According to its website, the Georgia Tech Logistic Regression/Markov Chain uses basic “scoreboard data” to rank college basketball teams. Basically, the people behind it take the nerdiest parts of NCAA men’s basketball, nerd them together until they’re nice and nerdier, and nerd them all over us until nerd, nerd, nerd. And when all the dork dust settles, the numbers that they have created will help determine which team is the best in college basketball, which is something that has been traditionally handled in the more obsolete way of having teams play each other.

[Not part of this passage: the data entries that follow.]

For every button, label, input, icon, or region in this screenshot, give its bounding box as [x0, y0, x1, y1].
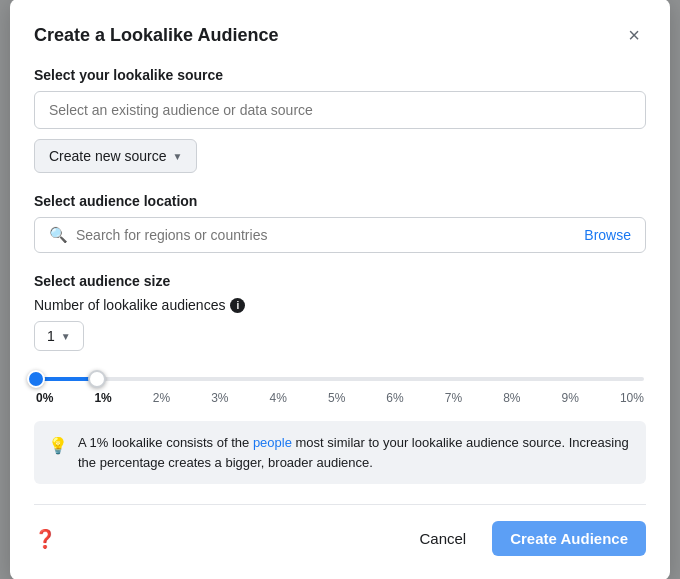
modal-title: Create a Lookalike Audience [34, 25, 278, 46]
slider-thumb-left[interactable] [27, 370, 45, 388]
slider-label-1: 1% [94, 391, 111, 405]
source-section-label: Select your lookalike source [34, 67, 646, 83]
size-section-label: Select audience size [34, 273, 646, 289]
info-icon: i [230, 298, 245, 313]
slider-labels: 0% 1% 2% 3% 4% 5% 6% 7% 8% 9% 10% [36, 391, 644, 405]
help-icon: ❓ [34, 529, 56, 549]
footer-actions: Cancel Create Audience [403, 521, 646, 556]
num-select-value: 1 [47, 328, 55, 344]
cancel-button[interactable]: Cancel [403, 522, 482, 555]
slider-thumb-right[interactable] [88, 370, 106, 388]
bulb-icon: 💡 [48, 434, 68, 458]
dropdown-arrow-icon: ▼ [173, 151, 183, 162]
modal-overlay: Create a Lookalike Audience × Select you… [0, 0, 680, 579]
search-icon: 🔍 [49, 226, 68, 244]
source-input[interactable] [34, 91, 646, 129]
slider-label-10: 10% [620, 391, 644, 405]
info-box-text: A 1% lookalike consists of the people mo… [78, 433, 632, 472]
slider-label-3: 3% [211, 391, 228, 405]
modal-container: Create a Lookalike Audience × Select you… [10, 0, 670, 579]
create-new-source-label: Create new source [49, 148, 167, 164]
slider-label-6: 6% [386, 391, 403, 405]
num-audiences-text: Number of lookalike audiences [34, 297, 225, 313]
slider-track [36, 377, 644, 381]
num-dropdown-arrow-icon: ▼ [61, 331, 71, 342]
audience-size-slider[interactable]: 0% 1% 2% 3% 4% 5% 6% 7% 8% 9% 10% [34, 377, 646, 405]
close-button[interactable]: × [622, 23, 646, 47]
help-button[interactable]: ❓ [34, 528, 56, 550]
modal-footer: ❓ Cancel Create Audience [34, 504, 646, 556]
slider-label-9: 9% [562, 391, 579, 405]
slider-label-7: 7% [445, 391, 462, 405]
slider-label-2: 2% [153, 391, 170, 405]
num-select-dropdown[interactable]: 1 ▼ [34, 321, 84, 351]
info-text-before: A 1% lookalike consists of the [78, 435, 253, 450]
slider-label-8: 8% [503, 391, 520, 405]
modal-header: Create a Lookalike Audience × [34, 23, 646, 47]
browse-button[interactable]: Browse [584, 227, 631, 243]
slider-label-0: 0% [36, 391, 53, 405]
location-section: Select audience location 🔍 Browse [34, 193, 646, 253]
num-audiences-label: Number of lookalike audiences i [34, 297, 646, 313]
create-audience-button[interactable]: Create Audience [492, 521, 646, 556]
slider-label-4: 4% [270, 391, 287, 405]
location-section-label: Select audience location [34, 193, 646, 209]
location-input-wrapper: 🔍 Browse [34, 217, 646, 253]
slider-label-5: 5% [328, 391, 345, 405]
create-new-source-button[interactable]: Create new source ▼ [34, 139, 197, 173]
info-box: 💡 A 1% lookalike consists of the people … [34, 421, 646, 484]
source-section: Select your lookalike source Create new … [34, 67, 646, 173]
info-people-link[interactable]: people [253, 435, 292, 450]
size-section: Select audience size Number of lookalike… [34, 273, 646, 484]
location-search-input[interactable] [76, 227, 576, 243]
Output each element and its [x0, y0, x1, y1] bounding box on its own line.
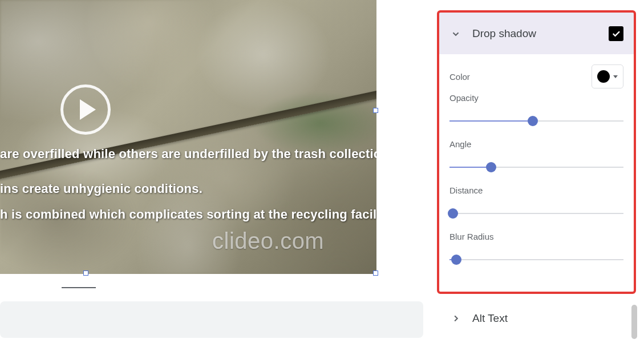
opacity-slider[interactable]	[449, 115, 623, 127]
chevron-right-icon	[449, 312, 462, 325]
slider-thumb[interactable]	[486, 162, 496, 172]
drop-shadow-header[interactable]: Drop shadow	[439, 13, 634, 54]
angle-label: Angle	[449, 139, 623, 149]
video-element[interactable]: are overfilled while others are underfil…	[0, 0, 376, 274]
color-picker[interactable]	[592, 64, 623, 88]
timeline-marker	[62, 287, 96, 288]
angle-slider[interactable]	[449, 162, 623, 173]
slider-thumb[interactable]	[451, 255, 461, 265]
color-label: Color	[449, 72, 470, 82]
alt-text-section[interactable]: Alt Text	[439, 304, 634, 333]
canvas-area: are overfilled while others are underfil…	[0, 0, 434, 343]
caption-line-2: ins create unhygienic conditions.	[0, 181, 202, 196]
distance-slider[interactable]	[449, 208, 623, 219]
opacity-label: Opacity	[449, 93, 623, 103]
color-swatch	[597, 70, 610, 83]
chevron-down-icon	[449, 27, 462, 40]
dropdown-caret-icon	[613, 75, 618, 78]
blur-slider[interactable]	[449, 254, 623, 265]
alt-text-title: Alt Text	[472, 312, 623, 325]
sidebar-scrollbar[interactable]	[631, 305, 637, 339]
angle-group: Angle	[449, 139, 623, 173]
speaker-notes-bar[interactable]	[0, 301, 423, 338]
slider-thumb[interactable]	[528, 116, 538, 126]
format-sidebar: Drop shadow Color Opacity	[435, 0, 638, 343]
blur-label: Blur Radius	[449, 232, 623, 241]
caption-line-3: h is combined which complicates sorting …	[0, 207, 376, 222]
drop-shadow-body: Color Opacity Angle	[439, 54, 634, 275]
drop-shadow-title: Drop shadow	[472, 27, 598, 40]
caption-line-1: are overfilled while others are underfil…	[0, 147, 376, 162]
slider-track	[449, 259, 623, 260]
slider-thumb[interactable]	[448, 208, 458, 219]
drop-shadow-panel: Drop shadow Color Opacity	[439, 13, 634, 275]
distance-label: Distance	[449, 185, 623, 195]
color-row: Color	[449, 64, 623, 88]
distance-group: Distance	[449, 185, 623, 219]
watermark-text: clideo.com	[212, 228, 324, 254]
selection-handle-bottom-right[interactable]	[373, 271, 378, 276]
slider-fill	[449, 120, 533, 122]
opacity-group: Opacity	[449, 93, 623, 127]
play-button[interactable]	[60, 84, 111, 135]
selection-handle-bottom[interactable]	[83, 271, 88, 276]
play-icon	[80, 99, 96, 120]
blur-group: Blur Radius	[449, 232, 623, 265]
selection-handle-right[interactable]	[373, 108, 378, 113]
slider-track	[449, 213, 623, 214]
drop-shadow-checkbox[interactable]	[609, 26, 623, 41]
slider-fill	[449, 167, 491, 168]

A product of Tech’s H. Milton Stewart School of Industrial and Systems Engineering, which produces more wedgies than any school in the country, there are three types of LRMC rankings that are calculated. I won’t pretend to know the difference between any of them, any more that I’m pretending to understand what any of this college boy nerd crap means, but I know that people love to gamble on the NCAA Tournament, and the LRMC has predicted the tournament champion three out of the last six years. So let’s take a look at which team the LRMC has predicted to win, as well as the entire NCAA Tournament outcome, as determined by numbers and sh*t.
So there you have it, gamblers. The computer thinks that Louisville will repeat by defeating Florida in the championship game. Meanwhile, I have the opposite happening in my championship game, and I took college algebra three times. Close enough. BOOM, whatcha think about that, science?